____ SUPPLIED RECORDS
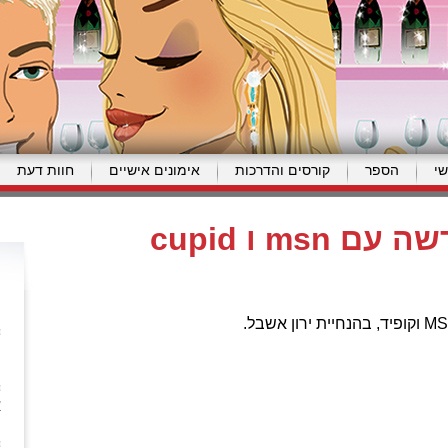
י
הספר
קורסים והדרכות
אימונים אישיים
חוות דעת
פותחים שנה חדשה עם msn ו cupid
מ
א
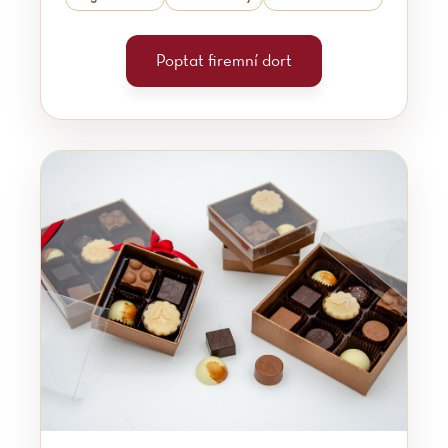
Poptat firemní dort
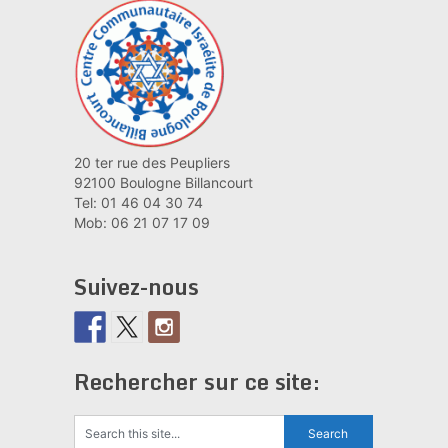
20 ter rue des Peupliers
92100 Boulogne Billancourt
Tel: 01 46 04 30 74
Mob: 06 21 07 17 09
Suivez-nous
Rechercher sur ce site:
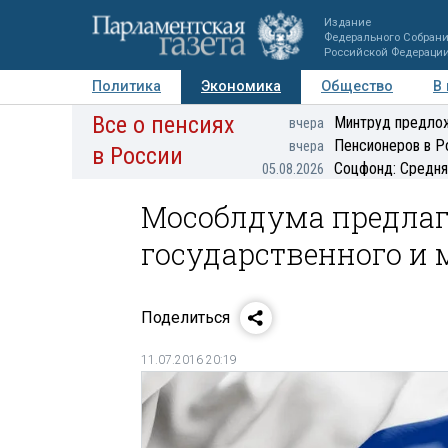
Издание
Федерального Собран
Российской Федераци
Политика
Экономика
Общество
В
Все о пенсиях
Фото
Авторы
Персоны
Мнения
Регионы
Минтруд предлож
вчера
Пенсионеров в Р
вчера
в России
Соцфонд: Средня
05.08.2026
Мособлдума предлаг
государственного и
Поделиться
11.07.2016 20:19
________
WHAT IS BEING ASKED: Give the entries again word for word, but skip the pictures.

TASK RESPONSE:
י
הספר
קורסים והדרכות
אימונים אישיים
חוות דעת
פותחים שנה חדשה עם msn ו cupid
מ
א
Poptat firemní dort
20 ter rue des Peupliers
92100 Boulogne Billancourt
Tel: 01 46 04 30 74
Mob: 06 21 07 17 09
Suivez-nous
Rechercher sur ce site:
Издание
Федерального Собран
Российской Федераци
Политика
Экономика
Общество
В
Все о пенсиях
Фото
Авторы
Персоны
Мнения
Регионы
Минтруд предлож
вчера
Пенсионеров в Р
вчера
в России
Соцфонд: Средня
05.08.2026
Мособлдума предлаг
государственного и
Поделиться
11.07.2016 20:19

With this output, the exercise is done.